ホロウ家は千年以上続き、ヴァリエール家に代々仕える一族だった。
それ故、数多くの血の繋がった家がある。
一般的に、宗家と分家と言えば、宗家を長男が継ぎ、家を継がなかった兄弟達が分家となる。
しかし、ホロウ家は違った。
いかに多くの者達を現砂神ヴァネッサの神憑、ヴァリエール家の当主直近の部下にするかによって本家が決まる、と言う方式だった。
当主直近の部下は当主が直々に決める為、裏金などといった汚職は存在しない。
それ故、本家を名乗る家が度々代わるのだ。

そんな家柄で、偶々本家を名乗っていた家の次女に生まれた私は、常日頃から強くあれ、気高くあれ。
そう言われて育ってきた。
ホロウ家以外にも複数の家がヴァリエール直近の侍従を狙っており、また、名家の出ではない者も選出される。その倍率は一万人に一人とも十万に一人とも言われている。
それ程狭い道であり、例年、家から三人も侍従を出せば、ほぼ間違いなく本家を名乗れる程だった。

その一人になる為、強くなるために物心がついた時から木刀を振っていた。

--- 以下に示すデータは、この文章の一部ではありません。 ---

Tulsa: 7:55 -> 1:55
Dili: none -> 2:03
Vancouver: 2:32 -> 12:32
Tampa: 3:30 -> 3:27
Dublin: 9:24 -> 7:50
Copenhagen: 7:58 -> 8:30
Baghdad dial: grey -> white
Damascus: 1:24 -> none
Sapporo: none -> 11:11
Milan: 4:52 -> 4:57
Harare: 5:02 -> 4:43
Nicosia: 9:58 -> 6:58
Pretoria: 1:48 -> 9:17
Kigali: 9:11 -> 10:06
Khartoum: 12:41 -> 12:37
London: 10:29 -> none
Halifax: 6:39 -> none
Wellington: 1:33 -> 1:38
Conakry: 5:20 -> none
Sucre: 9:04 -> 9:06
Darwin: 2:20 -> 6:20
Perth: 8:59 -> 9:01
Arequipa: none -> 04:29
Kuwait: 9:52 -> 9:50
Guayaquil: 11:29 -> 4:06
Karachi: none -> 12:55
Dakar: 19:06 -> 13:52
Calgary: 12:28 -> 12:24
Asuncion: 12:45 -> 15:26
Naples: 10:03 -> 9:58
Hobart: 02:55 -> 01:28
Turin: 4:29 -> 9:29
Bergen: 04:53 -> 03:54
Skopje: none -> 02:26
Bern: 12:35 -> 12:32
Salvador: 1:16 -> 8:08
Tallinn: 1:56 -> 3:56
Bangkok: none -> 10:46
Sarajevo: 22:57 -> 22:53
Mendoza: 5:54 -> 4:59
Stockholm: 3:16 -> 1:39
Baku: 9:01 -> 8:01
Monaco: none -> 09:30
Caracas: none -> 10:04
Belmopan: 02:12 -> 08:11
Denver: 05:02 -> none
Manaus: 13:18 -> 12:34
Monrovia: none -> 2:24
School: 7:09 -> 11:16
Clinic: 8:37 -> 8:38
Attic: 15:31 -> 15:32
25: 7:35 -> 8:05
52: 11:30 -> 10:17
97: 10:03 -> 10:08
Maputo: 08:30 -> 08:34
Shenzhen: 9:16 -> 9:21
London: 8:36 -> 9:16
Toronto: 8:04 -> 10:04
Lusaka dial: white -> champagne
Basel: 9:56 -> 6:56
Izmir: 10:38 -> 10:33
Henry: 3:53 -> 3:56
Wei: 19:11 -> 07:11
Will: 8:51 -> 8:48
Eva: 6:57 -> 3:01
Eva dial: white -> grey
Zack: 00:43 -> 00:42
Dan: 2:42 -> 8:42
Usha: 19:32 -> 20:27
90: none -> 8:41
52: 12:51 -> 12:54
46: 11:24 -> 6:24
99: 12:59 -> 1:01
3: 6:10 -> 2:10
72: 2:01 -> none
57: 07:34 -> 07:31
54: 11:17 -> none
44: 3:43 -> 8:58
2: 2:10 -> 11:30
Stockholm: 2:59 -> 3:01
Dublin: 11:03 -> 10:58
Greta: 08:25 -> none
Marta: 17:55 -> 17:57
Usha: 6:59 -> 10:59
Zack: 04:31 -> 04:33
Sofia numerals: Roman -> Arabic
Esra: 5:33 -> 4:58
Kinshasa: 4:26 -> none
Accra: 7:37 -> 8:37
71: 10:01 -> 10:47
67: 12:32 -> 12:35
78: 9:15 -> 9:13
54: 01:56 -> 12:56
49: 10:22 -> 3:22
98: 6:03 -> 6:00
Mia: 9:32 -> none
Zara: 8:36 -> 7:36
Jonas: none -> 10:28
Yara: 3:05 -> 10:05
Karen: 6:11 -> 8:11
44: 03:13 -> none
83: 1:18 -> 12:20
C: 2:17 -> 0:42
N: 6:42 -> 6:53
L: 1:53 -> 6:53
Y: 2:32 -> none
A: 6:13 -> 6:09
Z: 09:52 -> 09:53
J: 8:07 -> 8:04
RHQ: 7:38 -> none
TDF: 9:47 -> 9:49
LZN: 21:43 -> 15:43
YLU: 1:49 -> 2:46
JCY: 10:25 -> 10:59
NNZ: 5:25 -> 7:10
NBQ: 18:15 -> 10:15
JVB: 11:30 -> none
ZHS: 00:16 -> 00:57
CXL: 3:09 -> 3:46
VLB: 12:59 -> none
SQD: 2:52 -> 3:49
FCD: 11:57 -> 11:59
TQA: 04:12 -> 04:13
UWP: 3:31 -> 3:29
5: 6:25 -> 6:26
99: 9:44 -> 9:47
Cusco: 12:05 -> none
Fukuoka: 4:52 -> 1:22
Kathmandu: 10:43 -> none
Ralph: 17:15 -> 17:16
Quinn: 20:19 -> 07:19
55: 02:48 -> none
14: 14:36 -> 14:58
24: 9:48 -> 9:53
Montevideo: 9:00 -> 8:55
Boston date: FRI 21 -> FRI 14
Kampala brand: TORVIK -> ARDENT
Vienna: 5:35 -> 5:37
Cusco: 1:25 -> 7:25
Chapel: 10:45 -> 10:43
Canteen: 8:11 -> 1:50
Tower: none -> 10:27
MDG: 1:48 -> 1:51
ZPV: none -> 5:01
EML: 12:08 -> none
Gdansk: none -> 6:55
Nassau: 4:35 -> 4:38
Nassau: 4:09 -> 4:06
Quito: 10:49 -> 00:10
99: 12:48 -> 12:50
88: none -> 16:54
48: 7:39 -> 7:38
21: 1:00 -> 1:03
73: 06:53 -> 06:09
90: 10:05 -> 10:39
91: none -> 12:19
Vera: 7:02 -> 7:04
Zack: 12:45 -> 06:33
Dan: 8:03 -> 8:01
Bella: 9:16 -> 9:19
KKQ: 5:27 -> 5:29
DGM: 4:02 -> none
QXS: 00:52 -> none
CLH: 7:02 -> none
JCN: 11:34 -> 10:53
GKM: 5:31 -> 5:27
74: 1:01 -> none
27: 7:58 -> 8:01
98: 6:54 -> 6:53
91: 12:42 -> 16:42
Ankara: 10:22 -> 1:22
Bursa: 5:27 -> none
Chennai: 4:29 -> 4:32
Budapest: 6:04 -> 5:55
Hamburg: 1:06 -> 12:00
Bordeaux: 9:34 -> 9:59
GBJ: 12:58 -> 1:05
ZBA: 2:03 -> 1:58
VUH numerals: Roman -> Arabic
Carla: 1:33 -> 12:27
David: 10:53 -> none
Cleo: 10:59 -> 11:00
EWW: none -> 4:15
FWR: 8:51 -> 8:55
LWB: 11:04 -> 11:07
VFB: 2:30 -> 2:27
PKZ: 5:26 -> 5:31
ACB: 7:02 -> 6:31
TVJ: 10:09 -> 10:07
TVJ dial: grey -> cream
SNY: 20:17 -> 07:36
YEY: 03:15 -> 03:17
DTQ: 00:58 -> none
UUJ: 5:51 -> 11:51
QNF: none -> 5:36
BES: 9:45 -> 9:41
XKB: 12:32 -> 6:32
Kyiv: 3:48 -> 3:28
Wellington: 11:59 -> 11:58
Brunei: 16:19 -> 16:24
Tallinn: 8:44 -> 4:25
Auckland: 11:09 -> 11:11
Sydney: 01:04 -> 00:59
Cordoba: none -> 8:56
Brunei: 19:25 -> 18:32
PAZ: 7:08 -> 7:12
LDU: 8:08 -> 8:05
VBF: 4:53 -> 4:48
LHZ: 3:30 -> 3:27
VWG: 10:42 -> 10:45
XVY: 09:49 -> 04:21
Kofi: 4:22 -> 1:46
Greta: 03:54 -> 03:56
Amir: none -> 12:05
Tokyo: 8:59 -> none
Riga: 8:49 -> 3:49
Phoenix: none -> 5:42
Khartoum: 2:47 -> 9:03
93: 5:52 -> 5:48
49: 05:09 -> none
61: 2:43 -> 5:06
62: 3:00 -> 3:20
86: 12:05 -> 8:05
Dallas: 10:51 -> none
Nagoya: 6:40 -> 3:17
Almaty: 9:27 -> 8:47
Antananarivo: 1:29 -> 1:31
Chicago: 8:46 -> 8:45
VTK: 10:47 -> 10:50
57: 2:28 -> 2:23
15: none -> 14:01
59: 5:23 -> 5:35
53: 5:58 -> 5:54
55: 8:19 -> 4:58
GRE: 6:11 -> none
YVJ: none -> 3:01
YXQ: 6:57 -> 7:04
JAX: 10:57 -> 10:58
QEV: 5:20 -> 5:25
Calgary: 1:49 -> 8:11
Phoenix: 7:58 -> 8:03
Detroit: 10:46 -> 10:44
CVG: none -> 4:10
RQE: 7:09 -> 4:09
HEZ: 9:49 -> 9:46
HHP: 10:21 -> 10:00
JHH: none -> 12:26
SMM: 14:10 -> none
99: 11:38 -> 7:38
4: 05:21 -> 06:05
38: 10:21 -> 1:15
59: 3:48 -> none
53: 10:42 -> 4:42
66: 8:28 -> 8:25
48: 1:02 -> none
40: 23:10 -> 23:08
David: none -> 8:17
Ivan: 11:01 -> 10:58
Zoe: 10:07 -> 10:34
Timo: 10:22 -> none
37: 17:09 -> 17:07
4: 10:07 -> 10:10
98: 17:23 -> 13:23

毎日、大人が音をあげるような修行をこなしていた。
いや、正確にはこなせてはいなかった。
何故なら、こなす前にいつも気絶してしまうから。
夜は泥のように眠り、朝早くから叩き起こされ、筋肉痛で痛む身体を抑えての日課の素振り千回が待っている。その後すぐランニング十キロや組手など過密なトレーニングをさせられていた。
それは学校に遅れるギリギリの時間まで続いた。
そして毎日必ず何処かに傷を付けている私に話しかける同級生はいなかった。
表立って悪口を言う同級生はいない。
しかし、聞こえてくるのだ。
可哀想だの、痛そうだのと言った安い同情と嘲笑の声が。
恥ずかしくてたまらなかった。周りの女の子達は傷一つない綺麗な肌をしているのに、私の肌は包帯と絆創膏が欠かせなくなっていた。

「何で……何で私がこんな目にあわなきゃいけないの?」

帰ればまたキツいトレーニングが待っている。弱音を吐ける友人も居らず、家族は皆、私に強くなれと言う。
唯一私の話を聞いてくれる姉は、既に全寮制のセントラルに入学しており、家にはいない。
辛い日々だった。何の為に、誰の為に私はこんな目にあっているのだろう?

ヴァリエール家のため?ホロウ家の家督相続の為?
少なくともそれらは私の為じゃない。
顔も知らない誰かのためになんて、私は頑張れない。
こんな辛い日々を過ごすくらいなら……死んだほうがマシだ。